The Kerala High Court has intervened to halt a recent judgment that had ruled on the Goods and Services Tax (GST) rate applicable to Malabar parota, a popular South Indian flatbread, according to a report by the Bar and Bench. The decision, which stated that Malabar parota should attract a GST of 5% rather than 18%, has been temporarily suspended following an appeal by the State government.
The single-judge ruling in the case of State of Kerala v. Modern Food Enterprises Private Limited had sparked controversy by determining that Malabar parota falls under a category attracting a lower GST rate of 5%, under HSN code 1905, akin to certain food preparations.
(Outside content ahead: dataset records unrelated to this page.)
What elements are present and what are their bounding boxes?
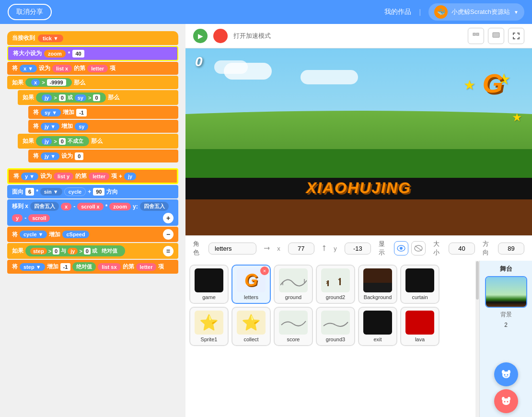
if-jy-not-block[interactable]: 如果 jy > 0 不成立 那么 [18, 134, 178, 149]
fullscreen-btn[interactable] [508, 28, 524, 44]
y-arrow-icon [322, 244, 326, 253]
brand-icon: 🐳 [434, 5, 448, 19]
sprite-card-score[interactable]: score [274, 307, 313, 346]
change-cycle-block[interactable]: 将 cycle ▼ 增加 cSpeed − [7, 227, 178, 242]
zoom-reporter: zoom [44, 50, 66, 58]
bg-count: 2 [504, 322, 508, 328]
sprite-card-curtain[interactable]: curtain [400, 265, 439, 304]
sprite-thumb-sprite1: ⭐ [195, 311, 223, 335]
sprite-label: 角色 [193, 240, 201, 257]
dropdown-icon: ▼ [514, 10, 519, 15]
bg-label: 背景 [500, 311, 512, 319]
sprite-card-ground3[interactable]: ground3 [316, 307, 355, 346]
change-sy-block[interactable]: 将 sy ▼ 增加 -1 [28, 106, 178, 119]
move-to-block[interactable]: 移到 x 四舍五入 x - scroll x * zoom y: 四舍五入 y … [7, 199, 178, 226]
green-flag-button[interactable]: ▶ [193, 29, 208, 43]
sprite-thumb-game [195, 268, 223, 292]
cancel-share-button[interactable]: 取消分享 [8, 4, 52, 20]
zoom-in-btn[interactable]: + [163, 213, 173, 223]
sprites-list: game × G letters [185, 261, 479, 350]
main-layout: 当接收到 tick ▼ 将大小设为 zoom * 40 将 x ▼ 设为 lis… [0, 24, 532, 417]
size-input[interactable] [449, 243, 475, 255]
direction-label: 方向 [483, 240, 490, 257]
sprite-thumb-score [279, 311, 308, 335]
sprite-card-letters[interactable]: × G letters [231, 265, 271, 304]
turbo-mode-label[interactable]: 打开加速模式 [233, 32, 271, 40]
add-sprite-cat-btn[interactable] [494, 362, 518, 386]
letter-g-sprite: G [482, 68, 503, 99]
direction-input[interactable] [498, 243, 524, 255]
svg-rect-0 [473, 33, 475, 35]
svg-point-22 [508, 370, 510, 374]
sprite-card-game[interactable]: game [189, 265, 229, 304]
sprite-name-input[interactable] [208, 243, 256, 255]
hide-btn[interactable] [411, 241, 426, 255]
sprite-card-ground2[interactable]: ground2 [316, 265, 355, 304]
equals-btn[interactable]: = [163, 246, 173, 256]
arrow-icon [264, 245, 269, 252]
show-label: 显示 [379, 240, 386, 257]
face-block[interactable]: 面向 6 * sin ▼ cycle + 90 方向 [7, 185, 178, 198]
small-stage-btn[interactable] [468, 28, 484, 44]
sprite-info-bar: 角色 x y 显示 大小 方向 [185, 235, 532, 261]
score-display: 0 [195, 54, 203, 70]
sprite-card-lava[interactable]: lava [400, 307, 439, 346]
sprite-card-sprite1[interactable]: ⭐ Sprite1 [189, 307, 229, 346]
sprite-name-collect: collect [243, 336, 258, 342]
svg-point-26 [502, 397, 505, 401]
brand-logo[interactable]: 🐳 小虎鲸Scratch资源站 ▼ [428, 3, 524, 21]
svg-point-10 [400, 247, 403, 250]
sprite-name-letters: letters [244, 294, 258, 300]
set-x-block[interactable]: 将 x ▼ 设为 list x 的第 letter 项 [7, 62, 178, 75]
if-step-block[interactable]: 如果 step > 0 与 jy > 0 或 绝对值 = [7, 243, 178, 259]
stage-side-panel: 舞台 背景 2 [479, 261, 532, 417]
if-jy-sy-block[interactable]: 如果 jy > 0 或 sy > 0 那么 [18, 90, 178, 105]
sprite-card-collect[interactable]: ⭐ collect [231, 307, 271, 346]
show-btn[interactable] [394, 241, 408, 255]
x-coord-input[interactable] [288, 243, 314, 255]
set-size-block[interactable]: 将大小设为 zoom * 40 [7, 46, 178, 61]
size-label: 大小 [433, 240, 441, 257]
delete-letters-btn[interactable]: × [260, 266, 269, 275]
zoom-out-btn[interactable]: − [163, 229, 173, 240]
star-1: ★ [463, 77, 475, 93]
tick-dropdown[interactable]: tick ▼ [38, 35, 63, 42]
hat-block[interactable]: 当接收到 tick ▼ [7, 31, 178, 45]
cloud-3 [301, 70, 358, 84]
sprite-thumb-exit [363, 311, 392, 335]
scrollbar-thumb[interactable] [476, 261, 479, 300]
stage-thumbnail[interactable] [485, 276, 527, 308]
sprite-thumb-ground [279, 268, 308, 292]
svg-point-21 [502, 370, 505, 374]
change-step-block[interactable]: 将 step ▼ 增加 -1 绝对值 list sx 的第 letter 项 [7, 260, 178, 274]
sprite-name-score: score [287, 336, 300, 342]
sprites-list-container: game × G letters [185, 261, 479, 417]
dirt-layer [185, 199, 532, 235]
val-40[interactable]: 40 [72, 50, 84, 58]
sprite-card-ground[interactable]: ground [274, 265, 313, 304]
game-title: XIAOHUJING [306, 179, 411, 197]
add-backdrop-cat-btn[interactable] [494, 389, 518, 413]
code-editor-panel: 当接收到 tick ▼ 将大小设为 zoom * 40 将 x ▼ 设为 lis… [0, 24, 185, 417]
add-sprite-section [494, 362, 518, 413]
change-jy-block[interactable]: 将 jy ▼ 增加 sy [28, 120, 178, 133]
top-bar: 取消分享 我的作品 | 🐳 小虎鲸Scratch资源站 ▼ [0, 0, 532, 24]
sprite-thumb-ground2 [321, 268, 350, 292]
set-jy-0-block[interactable]: 将 jy ▼ 设为 0 [28, 150, 178, 162]
medium-stage-btn[interactable] [488, 28, 504, 44]
my-works-link[interactable]: 我的作品 [384, 8, 411, 16]
y-coord-input[interactable] [345, 243, 371, 255]
stop-button[interactable] [213, 29, 228, 43]
game-background: 0 ★ ★ ★ ★ ★ ★ ★ XIAOHUJING G [185, 48, 532, 235]
sprite-card-exit[interactable]: exit [358, 307, 397, 346]
star-7: ★ [512, 111, 522, 124]
svg-rect-1 [476, 33, 479, 35]
set-y-block[interactable]: 将 y ▼ 设为 list y 的第 letter 项 + jy [7, 168, 178, 184]
right-panel: ▶ 打开加速模式 [185, 24, 532, 417]
sprite-card-background[interactable]: Background [358, 265, 397, 304]
svg-point-23 [504, 374, 505, 376]
sprite-name-ground2: ground2 [326, 294, 345, 300]
if-x-block[interactable]: 如果 x > -9999 那么 [7, 76, 178, 89]
sprite-name-sprite1: Sprite1 [201, 336, 218, 342]
visibility-buttons [394, 241, 426, 255]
This decision was challenged by the State government, leading to the latest development in the case, the report said.
A division bench comprising Justices A Muhamed Mustaque and S Manu issued the stay order on Tuesday, which suspends the operation of the earlier judgment for a period of two months. This decision came in response to the appeal filed by the State government against the single-judge verdict issued in April this year.
The dispute centers on whether Malabar parota should be classified under the GST rate of 5% or 18%. Modern Food Enterprises Pvt. Ltd., the petitioner in the case, argued that the product should be taxed at the lower rate based on its ingredients and preparation process, which it claims are similar to those of products falling under the 5% category.
However, the government countered that Malabar parota should be taxed at 18% GST, as it differs significantly from the products covered under the lower tax bracket. The Appellate Authority for Advance Ruling had initially ruled in favor of the higher tax rate, prompting Modern Food to seek redress through the Kerala High Court.